Michel André Vallée       18 septembre 2019

LE DÉNI

Hier soir dimanche 1er septembre (déjà !) ARTE a donné le film « Sous le sable », de François Ozon en 2000, avec Charlotte Rampling et Bruno Crémer. À nos yeux un chef d’œuvre quand à la qualité cinématographique et au jeu des acteurs (toutes et tous), pas un cheveu de travers, mais surtout car c’est la plus exacte démonstration que j’ai encore trouvé de ce qu’est le déni. Dénier est tout autre chose que simplement nier. Nier est une simple tactique, dénier est un mécanisme construit apparemment « sincère ».

Cette femme ne peut accepter que cet homme ai disparu, et ce à un « moment » où elle n’a pas été présente, comme d’habitude au fond.
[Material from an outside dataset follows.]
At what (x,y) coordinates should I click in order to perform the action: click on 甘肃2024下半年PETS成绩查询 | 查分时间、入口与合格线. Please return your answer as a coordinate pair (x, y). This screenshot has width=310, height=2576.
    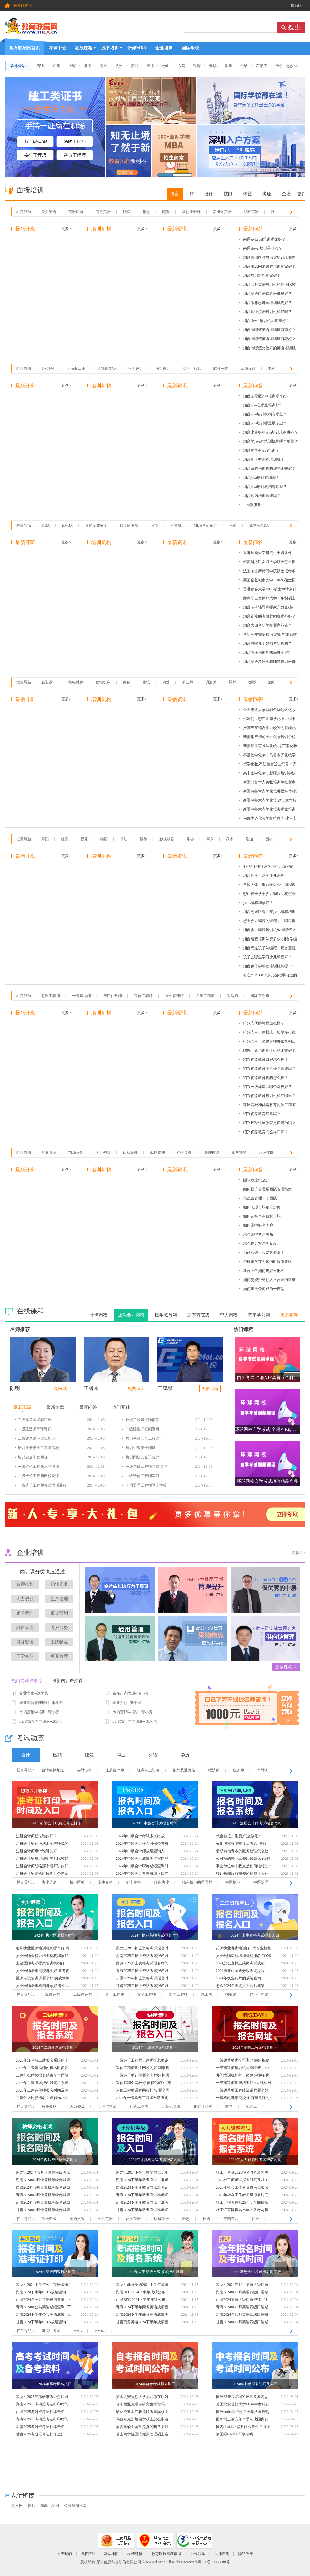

Elle s’introjecte (mécanisme de défense le plus répandu après la projection) qu’il n’a pas disparu, qu’il n’est pas mort, car elle dénie la réalité de son propre jeu dans ce couple, … jeu évidemment inconscient. Nous savons que nos inconscients nous « gouvernent » bien plus que nos conscients mentalisés.

En fait, elle exprime (inconsciemment) la banalité qu’en croyant l’aimer, c’est elle qu’elle aime. Cela se passe là dans une bourgeoisie à l’aise, mais dans la réalité sociale se trouve dans tous les milieux. Et cela est un réel quasi-universel, presque tout autant que la mort est une des seules certitudes pour les vivants, et que la vie de chacun est en soi solitaire (ce qui ne contredit en rien les phénomènes de couples, de collectifs, de masses).

Cela lui coûte déjà cher à plus d’un titre dans le film, et continuera plus tard en pire dans sa vie, tant qu’elle ne sortira pas de ce double déni : il n’est pas mort + je n’y suis pour rien.

Un chef d’œuvre de film, mais aussi de psychosociologie, et de psychiatrie « ordinaire ». Partant de pédagogie pour tous.

Remarque : le déni est une pathologie non seulement pour les individus –personnes, mais aussi pour les collectifs (nous sommes les meilleurs !), pour les gouvernements des États (le vrai peuple nous aime, en tout cas la majorité, … contre tous les retours qui attestent du contraire), …

Se connaître dans les réalités, une des tâches les plus difficiles, … encore plus dans un temps de crise-mutation comme actuellement.

Et pourtant, le drame a eu lieu sur la côte atlantique au large de Mimizan, lieu de baignade connu pour être dangereux malgré les apparences, et le corps sera retrouvé avec des objets attestant l’identité du porteur.

La dernière minute du film relève du génie : bien observer la trajectoire de la course. Une fine touche des délires du déni.